EXERCISE DESCRIPTION:
Look through the entries that follow and return each line that has the string "ストップロス売り小さめ".

GIVEN RECORDS:
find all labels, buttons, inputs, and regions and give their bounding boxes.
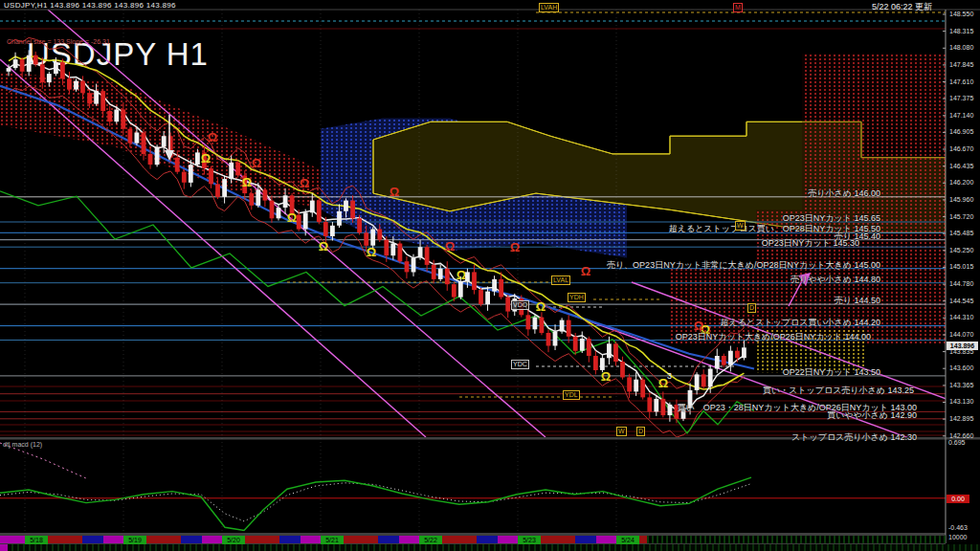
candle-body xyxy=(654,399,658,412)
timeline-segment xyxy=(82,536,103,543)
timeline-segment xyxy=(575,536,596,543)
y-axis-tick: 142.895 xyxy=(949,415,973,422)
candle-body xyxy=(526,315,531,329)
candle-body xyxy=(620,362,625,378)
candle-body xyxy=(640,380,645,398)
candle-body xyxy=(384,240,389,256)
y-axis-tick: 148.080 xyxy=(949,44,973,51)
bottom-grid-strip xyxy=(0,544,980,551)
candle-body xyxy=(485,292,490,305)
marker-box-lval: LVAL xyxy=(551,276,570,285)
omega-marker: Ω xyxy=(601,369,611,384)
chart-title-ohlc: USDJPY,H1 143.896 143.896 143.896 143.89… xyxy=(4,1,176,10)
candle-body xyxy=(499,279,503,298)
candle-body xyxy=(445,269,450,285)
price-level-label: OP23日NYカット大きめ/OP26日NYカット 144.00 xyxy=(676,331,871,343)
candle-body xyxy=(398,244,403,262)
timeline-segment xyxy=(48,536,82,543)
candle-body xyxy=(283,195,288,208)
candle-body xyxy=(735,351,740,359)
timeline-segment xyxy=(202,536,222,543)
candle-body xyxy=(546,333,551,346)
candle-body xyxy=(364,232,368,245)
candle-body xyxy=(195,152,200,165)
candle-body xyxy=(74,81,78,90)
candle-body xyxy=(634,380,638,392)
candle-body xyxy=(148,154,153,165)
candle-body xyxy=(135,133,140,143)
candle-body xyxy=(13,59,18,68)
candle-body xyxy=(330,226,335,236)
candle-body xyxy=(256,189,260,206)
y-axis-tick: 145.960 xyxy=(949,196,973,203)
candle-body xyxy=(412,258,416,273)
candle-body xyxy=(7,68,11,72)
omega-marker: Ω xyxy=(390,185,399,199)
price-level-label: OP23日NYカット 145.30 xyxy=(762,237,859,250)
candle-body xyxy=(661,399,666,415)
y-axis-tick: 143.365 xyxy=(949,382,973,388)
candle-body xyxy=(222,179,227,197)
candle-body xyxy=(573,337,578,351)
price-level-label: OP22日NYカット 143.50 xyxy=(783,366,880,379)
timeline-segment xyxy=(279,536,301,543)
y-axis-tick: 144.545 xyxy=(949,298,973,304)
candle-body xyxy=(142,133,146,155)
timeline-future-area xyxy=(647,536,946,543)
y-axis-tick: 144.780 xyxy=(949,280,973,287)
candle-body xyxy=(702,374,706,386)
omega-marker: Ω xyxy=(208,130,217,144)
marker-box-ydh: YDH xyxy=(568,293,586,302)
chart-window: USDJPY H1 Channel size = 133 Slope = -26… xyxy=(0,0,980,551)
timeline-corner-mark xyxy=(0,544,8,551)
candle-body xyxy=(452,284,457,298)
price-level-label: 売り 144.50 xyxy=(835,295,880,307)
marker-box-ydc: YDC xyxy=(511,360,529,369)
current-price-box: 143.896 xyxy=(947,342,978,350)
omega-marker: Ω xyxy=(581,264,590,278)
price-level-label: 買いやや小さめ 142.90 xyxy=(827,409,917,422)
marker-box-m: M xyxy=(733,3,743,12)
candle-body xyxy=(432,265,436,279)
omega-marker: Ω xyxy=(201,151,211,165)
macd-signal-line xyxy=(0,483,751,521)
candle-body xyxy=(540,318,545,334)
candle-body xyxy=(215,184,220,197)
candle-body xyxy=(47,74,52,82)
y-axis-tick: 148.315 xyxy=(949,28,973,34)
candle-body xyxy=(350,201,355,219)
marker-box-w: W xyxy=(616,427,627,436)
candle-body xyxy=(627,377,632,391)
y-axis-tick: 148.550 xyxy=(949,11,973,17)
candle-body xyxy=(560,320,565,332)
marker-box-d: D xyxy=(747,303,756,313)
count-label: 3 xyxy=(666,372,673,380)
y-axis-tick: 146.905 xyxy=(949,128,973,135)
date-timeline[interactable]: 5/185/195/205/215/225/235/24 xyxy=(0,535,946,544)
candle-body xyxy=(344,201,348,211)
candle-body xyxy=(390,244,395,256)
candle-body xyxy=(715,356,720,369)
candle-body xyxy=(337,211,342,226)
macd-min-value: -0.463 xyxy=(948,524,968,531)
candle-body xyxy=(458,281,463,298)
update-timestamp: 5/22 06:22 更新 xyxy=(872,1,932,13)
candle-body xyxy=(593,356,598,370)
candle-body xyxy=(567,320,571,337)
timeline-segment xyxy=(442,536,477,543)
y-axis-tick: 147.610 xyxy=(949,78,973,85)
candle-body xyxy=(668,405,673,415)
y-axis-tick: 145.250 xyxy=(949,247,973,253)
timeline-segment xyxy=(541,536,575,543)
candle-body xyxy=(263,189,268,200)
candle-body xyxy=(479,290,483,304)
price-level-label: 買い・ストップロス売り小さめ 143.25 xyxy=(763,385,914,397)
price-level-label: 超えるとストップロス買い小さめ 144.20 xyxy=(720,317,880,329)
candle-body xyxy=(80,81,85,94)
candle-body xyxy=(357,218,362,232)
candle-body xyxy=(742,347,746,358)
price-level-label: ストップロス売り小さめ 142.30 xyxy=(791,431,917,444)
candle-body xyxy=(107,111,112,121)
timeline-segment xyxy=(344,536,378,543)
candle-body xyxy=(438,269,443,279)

RESPONSE TO THE EXERCISE:
price-level-label: 買い・ストップロス売り小さめ 143.25 xyxy=(763,385,914,397)
price-level-label: ストップロス売り小さめ 142.30 xyxy=(791,431,917,444)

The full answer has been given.